*TASK STATEMENT*: Every line from the start of the records through the line with "quarantaine de personnes autour d’une" is to be written out exactly; pictures are not.
──────── DATA RECORDS ────────
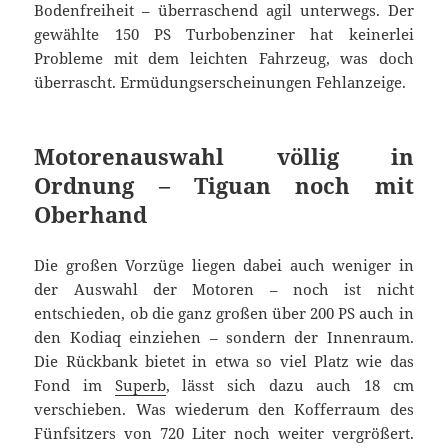
Bodenfreiheit – überraschend agil unterwegs. Der
gewählte 150 PS Turbobenziner hat keinerlei
Probleme mit dem leichten Fahrzeug, was doch
überrascht. Ermüdungserscheinungen Fehlanzeige.
Motorenauswahl völlig in
Ordnung – Tiguan noch mit
Oberhand
Die großen Vorzüge liegen dabei auch weniger in
der Auswahl der Motoren – noch ist nicht
entschieden, ob die ganz großen über 200 PS auch in
den Kodiaq einziehen – sondern der Innenraum.
Die Rückbank bietet in etwa so viel Platz wie das
Fond im
Superb
, lässt sich dazu auch 18 cm
verschieben. Was wiederum den Kofferraum des
Fünfsitzers von 720 Liter noch weiter vergrößert.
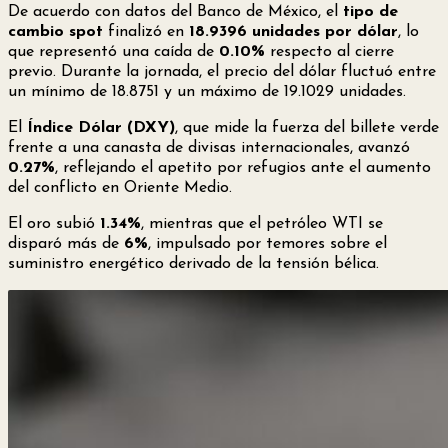
De acuerdo con datos del Banco de México, el
tipo de
cambio spot
finalizó en
18.9396 unidades por dólar
, lo
que representó una caída de
0.10%
respecto al cierre
previo. Durante la jornada, el precio del dólar fluctuó entre
un mínimo de 18.8751 y un máximo de 19.1029 unidades.
El
Índice Dólar (DXY)
, que mide la fuerza del billete verde
frente a una canasta de divisas internacionales, avanzó
0.27%
, reflejando el apetito por refugios ante el aumento
del conflicto en Oriente Medio.
El oro subió
1.34%
, mientras que el petróleo WTI se
disparó más de
6%
, impulsado por temores sobre el
suministro energético derivado de la tensión bélica.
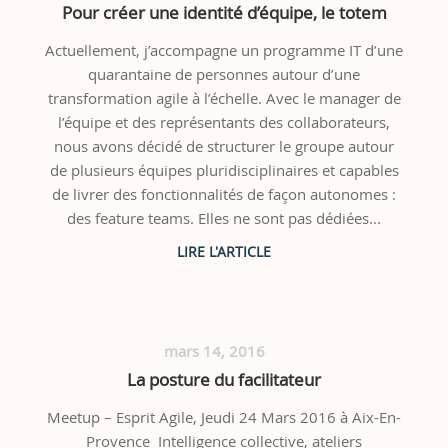
Pour créer une identité d’équipe, le totem
Actuellement, j’accompagne un programme IT d’une
quarantaine de personnes autour d’une
transformation agile à l’échelle. Avec le manager de
l’équipe et des représentants des collaborateurs,
nous avons décidé de structurer le groupe autour
de plusieurs équipes pluridisciplinaires et capables
de livrer des fonctionnalités de façon autonomes :
des feature teams. Elles ne sont pas dédiées...
mars 14, 2016
La posture du facilitateur
Meetup – Esprit Agile, Jeudi 24 Mars 2016 à Aix-En-
Provence Intelligence collective, ateliers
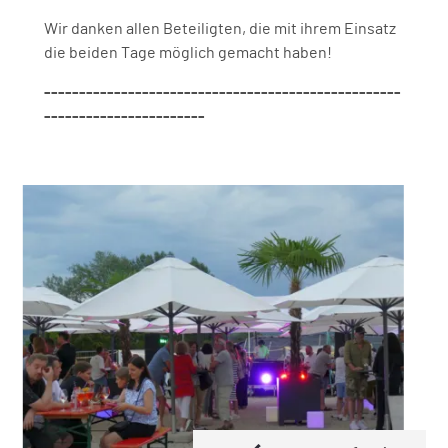
Wir danken allen Beteiligten, die mit ihrem Einsatz
die beiden Tage möglich gemacht haben!
---------------------------------------------------
-----------------------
────────
*YOUR SOLUTION*:
Bodenfreiheit – überraschend agil unterwegs. Der
gewählte 150 PS Turbobenziner hat keinerlei
Probleme mit dem leichten Fahrzeug, was doch
überrascht. Ermüdungserscheinungen Fehlanzeige.
Motorenauswahl völlig in
Ordnung – Tiguan noch mit
Oberhand
Die großen Vorzüge liegen dabei auch weniger in
der Auswahl der Motoren – noch ist nicht
entschieden, ob die ganz großen über 200 PS auch in
den Kodiaq einziehen – sondern der Innenraum.
Die Rückbank bietet in etwa so viel Platz wie das
Fond im
Superb
, lässt sich dazu auch 18 cm
verschieben. Was wiederum den Kofferraum des
Fünfsitzers von 720 Liter noch weiter vergrößert.
De acuerdo con datos del Banco de México, el
tipo de
cambio spot
finalizó en
18.9396 unidades por dólar
, lo
que representó una caída de
0.10%
respecto al cierre
previo. Durante la jornada, el precio del dólar fluctuó entre
un mínimo de 18.8751 y un máximo de 19.1029 unidades.
El
Índice Dólar (DXY)
, que mide la fuerza del billete verde
frente a una canasta de divisas internacionales, avanzó
0.27%
, reflejando el apetito por refugios ante el aumento
del conflicto en Oriente Medio.
El oro subió
1.34%
, mientras que el petróleo WTI se
disparó más de
6%
, impulsado por temores sobre el
suministro energético derivado de la tensión bélica.
Pour créer une identité d’équipe, le totem
Actuellement, j’accompagne un programme IT d’une
quarantaine de personnes autour d’une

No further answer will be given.